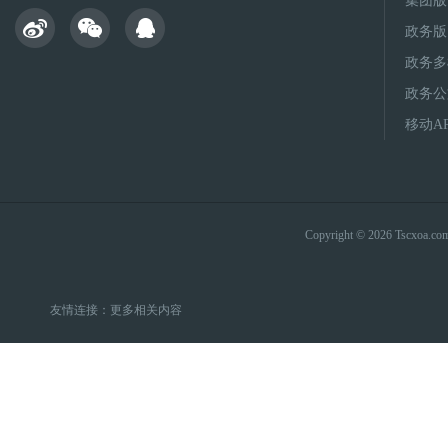
集团版
政务版
政务多
政务公
移动A
Copyright © 2026 Tsc
友情连接：
更多相关内容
****
**Exercise goal:**
Reproduce every line above word for word; no images.

**Exercise answer:**
集团版
政务版
政务多
政务公
移动A
Copyright © 2026 Tsc
友情连接：
更多相关内容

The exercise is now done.